If I do find him, I don’t know what shape he’ll be in. I’m terrified to imagine the level of deterioration he’s gone through in just a few days. Each time I’ve seen him, he’s more skeletal, pale, hollow, and—he’s looked close to the brink of death.

Weyman snaps open a handkerchief and reaches around my neck to secure it. He’s too close. He’s not wearing his gloves, and his knuckles graze my cheek. Nausea strikes. Guilt fills my chest, knowing the person I am would never allow someone to get close to me without my consent. I would shove him away if I wasn’tscared for my life. “You’ll keep this on,” he says, his words more tender than a command. “Keep your scarf on your head, too.”

Every rule here is meant to strip us of control, and Weyman believes I’ve become easy prey, submissive to his lingering stares and subtle touches—because that’s exactly what I want him to think.

As we reach the gray-brown wooden façade, Weyman sweeps a layer of snow from the top lid of a rubbish bin and removes the top before reaching inside. He retrieves a fraying and tattered gray smock. “Cover your clothes. When you’re through, you’ll burn the smock then you will decontaminate any exposed skin.”

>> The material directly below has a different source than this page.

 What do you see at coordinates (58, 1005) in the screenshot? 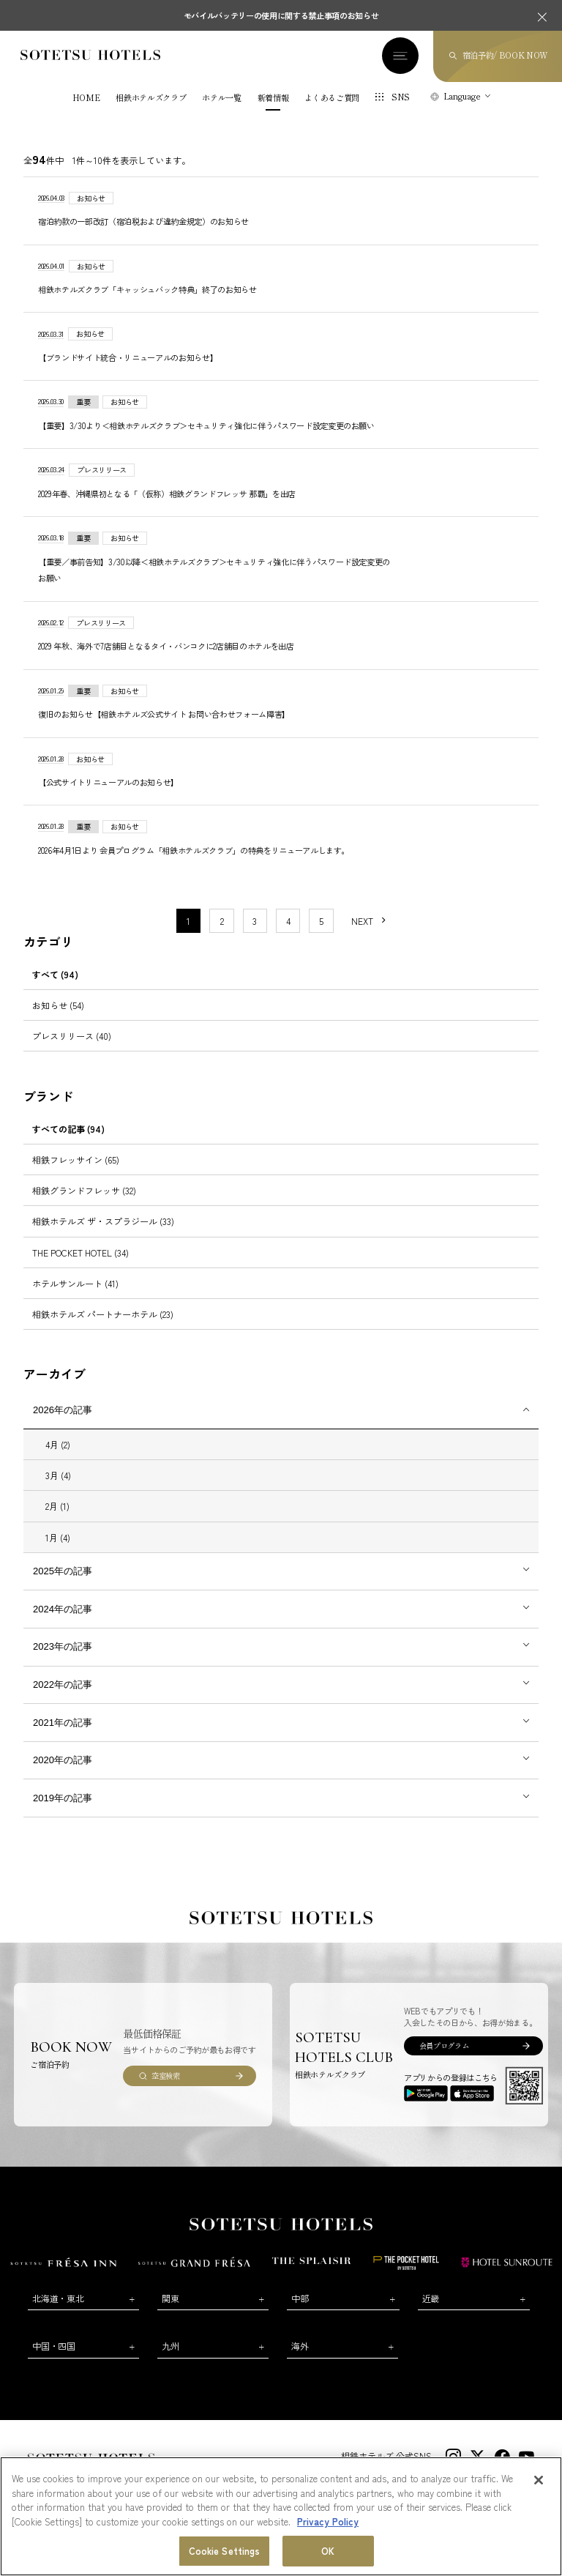
I see `お知らせ (54)` at bounding box center [58, 1005].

The smock hangs limply over my arm, still damp from a wash, but reeks of some sort of sharp boiled soap. I pull it over my head, trying to breathe through my mouth rather than my nose. It may be clean, but I can smell the acidic chemicals through the handkerchief.

I swallow the gag threatening to choke me just as another set of footsteps in the muddy slush join us from behind. “Heil Hitler, Obersturmführer. Here is the list,” the guard says, handing a clipboard to me, keeping his stare directed to Weyman.

“Get it done quickly,” Weyman says. “Call them one by one. Separate them into two lines. ‘Unfit’ to the left. ‘Fit’ to the right. And those who don’t make it to your selection line—mark them as unfit.” His voice lowers into a whisper as if this conversation should be private between us. “Have no pity. No more poor judgments. Someone other than I is bound to notice your kindness.”

It isn’t kindness. It’s a need to save the innocent.